For years I have felt like a renegade mom at the playground and it all comes down to what most people see as a "slide." In fact, I think of it as an inclined plane. It is something that offers so much physics learning that I can barely contain my excitement when I see kids playing with it.
Here are the three most common experiments I have seen on the inclined planes:
This is what most parents expect from children and it is awesome. However, I also have seen some creative thinking squandered in the name of "safety" - the common rules I see enforced are: 1) slide are for one human at a time and 2) slide on your bottom. Unfortunately for those parents I advocate that there is so much science to learn if we break those rules! I think the kids can and should experiment with:
- sliding on their bottoms, their bellies, their feet, and their backs.
- sliding alone and in a big messy pile.
- sending objects down the slide like balls, cars, trucks, sand, rocks, dolls, or playground floor-stuff (pebbles, woodchips, sand), etc...
This is a controversial subject on the inclined plane at the playground. So many people think that going up the ramp is bad. From my observations, the children figure out when there is a good time and when there is a bad time to try and go up the slide. And while they figure it out there is so much joy and learning that it just tickles me. Here are some of the experiments I've seen that involve going up the ramp:
- walking, crawling up the ramp in various amounts and types of dress. On their feet children learn the difference between walking barefoot, in socks, or in shoes. They figure out whether walking or crawling is more effective. And if crawling with atheltic pants is different from crawling with bare knees.
- sending objects up the ramp like rolling balls, trucks, or sliding dolls up.
Whether sliding down or going up an inclined plane children are learning all about force and motion...preschool playground physics.
I remember a parent telling me that she condoned her 10 year old son pushing my 4 year old down the stairs to "protect" himself and his sisters. What was my son doing? He was carrying woodchips up the stairs to put them down the slide, which the other children protested (despite not wanting to use the slide themselves). My son explained to me that he thought it would be beautiful to watch and listen as the woodchips went down the twirling slide. This is the story I recall every time my son puts the playground floor-stuff down a slide, and I feel grateful when I see other children experimenting the same way.

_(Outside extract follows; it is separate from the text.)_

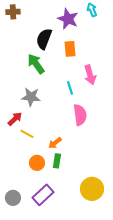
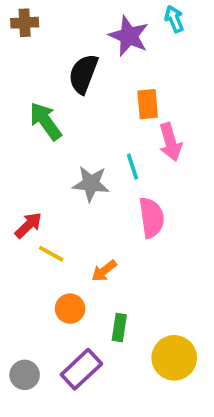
orange rectangle: (70, 49) -> (148, 104), moved
green arrow: (36, 64) -> (45, 121), moved
gray star: (31, 97) -> (91, 184), moved
green rectangle: (57, 161) -> (119, 328), moved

These are the ways I have watched children make music using slides:
- Sending handfuls of pebbles down a tunnel slide
- Sending sand down a metal slide
- banging on the sides of a tunnel slide
- shouting/singing/oooh-ing down a tunnel slide
I'm sure I'm missing a few noisy ways prechoolers study acoustics with the inclined plane but I think you get the gist.
The point is that the "slide" is not just a slide. It is an inclined plane, which makes it a versatile tool for doing playground physics, from studying force and motion to sound. It only takes a slight re-framing to see it for all it is worth.
Some words about safety. Don't get me wrong. I take safety seriously but I also take playful childhood development seriously, too. And so I continue the parental dance on the playground to let the children make decisions as much as possible and without too much intervention. Because I agree with Alfie Kohn: "Children learn how to make good decisions by making decisions, not by following directions."